Many people would suggest that the Flying Dutchman is just a legend and folklore, but there were reliable claims that the Dutchman was sighted and was agreed by most witnesses. All of these were in the Cape of Good Hope. Lighthouse keepers reported seeing her.
1823: HMS Leven skipper, Captain Owen logged two sightings in his log.
1835: Crew on a British ship saw a sailing ship heading towards them in the middle of a storm. It appeared there would be a collision, but the ship suddenly no where to be found.
1881: Three crew of HMS Bacchante including King George V, saw the ship. The next day, one of the men who saw it fell from the rigging and died.
1879: The crew of SS Pretoria saw the apparition of the ghost ship.
1911: A whaling ship nearly struck with her before the ghost ship vanished.
1923: British Navy crew saw the ghost ship and sent documentation to the Society for Psychical Research, SPR. Fourth Officer Stone wrote the findings of the fifteen minute sighting on January 26th. Second Officer Bennett, a helmsman and cadet also witnessed the ship. Stone drew a picture of the phantom. Bennett verified his explanation...
" It was a very dark night, overcast, with no moon.
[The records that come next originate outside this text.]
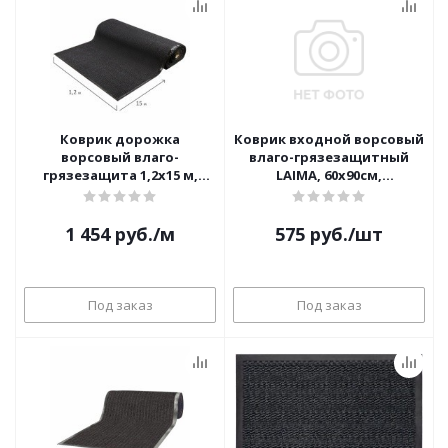
Коврик дорожка
Коврик входной ворсовый
ворсовый влаго-
влаго-грязезащитный
грязезащита 1,2х15 м,
LAIMA, 60х90см,
толщина 7 мм, черный, В
ребристый, ЧЕРНЫЙ, 602869
РУЛОНЕ, LAIMA, 602883
1 454
руб.
/м
575
руб.
/шт
Под заказ
Под заказ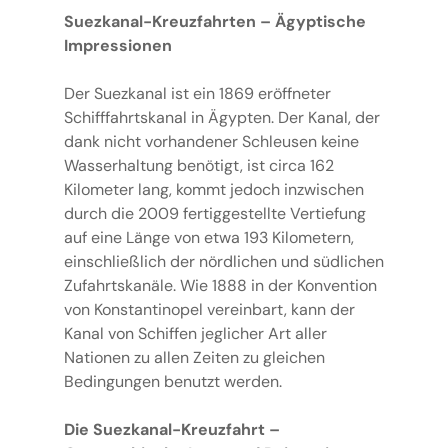
Suezkanal-Kreuzfahrten – Ägyptische
Impressionen
Der Suezkanal ist ein 1869 eröffneter
Schifffahrtskanal in Ägypten. Der Kanal, der
dank nicht vorhandener Schleusen keine
Wasserhaltung benötigt, ist circa 162
Kilometer lang, kommt jedoch inzwischen
durch die 2009 fertiggestellte Vertiefung
auf eine Länge von etwa 193 Kilometern,
einschließlich der nördlichen und südlichen
Zufahrtskanäle. Wie 1888 in der Konvention
von Konstantinopel vereinbart, kann der
Kanal von Schiffen jeglicher Art aller
Nationen zu allen Zeiten zu gleichen
Bedingungen benutzt werden.
Die Suezkanal-Kreuzfahrt –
We looked through binoculars and the ship's telescope and made out what appeared to be the hull of a sailing ship, luminous, with two distinct masts carrying bare yards, also luminous; no sails were visible, but there was a luminous haze between the masts. There were no navigation lights, and she appeared to be coming close to us and at the same speed as ourselves. When first sighted she was two-three miles away, and when she was within about half a mile she suddenly disappeared. I shall never forget the 2nd Officer's startled expression - 'My God, Stone, it's a ghost ship ".
1939: Another sighting of the Flying Dutchman. Admiral Karl Doenitz of the German submarine kept the recorded sightings by the U-Boat crews.
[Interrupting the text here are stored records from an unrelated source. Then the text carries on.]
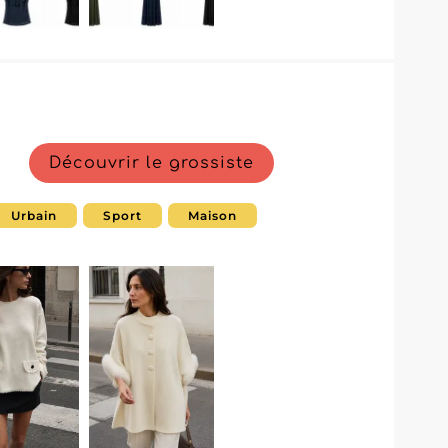
Découvrir le grossiste
Urbain
Sport
Maison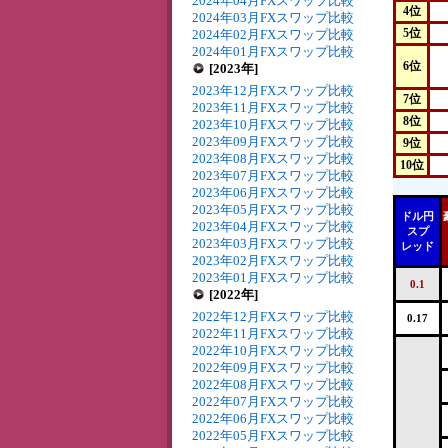
2024年04月FXスワップ比較
4位
2024年03月FXスワップ比較
5位
2024年02月FXスワップ比較
2024年01月FXスワップ比較
6位
[2023年]
2023年12月FXスワップ比較
7位
2023年11月FXスワップ比較
8位
2023年10月FXスワップ比較
2023年09月FXスワップ比較
9位
2023年08月FXスワップ比較
10位
2023年07月FXスワップ比較
2023年06月FXスワップ比較
2023年05月FXスワップ比較
ドル円
2023年04月FXスワップ比較
スプ
2023年03月FXスワップ比較
レッド
2023年02月FXスワップ比較
2023年01月FXスワップ比較
0.1
[2022年]
2022年12月FXスワップ比較
0.17
2022年11月FXスワップ比較
2022年10月FXスワップ比較
2022年09月FXスワップ比較
2022年08月FXスワップ比較
2022年07月FXスワップ比較
2022年06月FXスワップ比較
2022年05月FXスワップ比較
1941: People at Glencairn Beach sighted the apparition ship that disappeared before she collided into rocks.
1942: Four observers saw the ghost ship arrive Table Bay, and then disappeared. Second Officer Davies and Third Officer Montserrat, HMS Jubilee, saw the Flying Dutchman. Davis recorded it in the ship’s log.
1959: The Straat Magelhaen ship nearly collided with the ghost ship.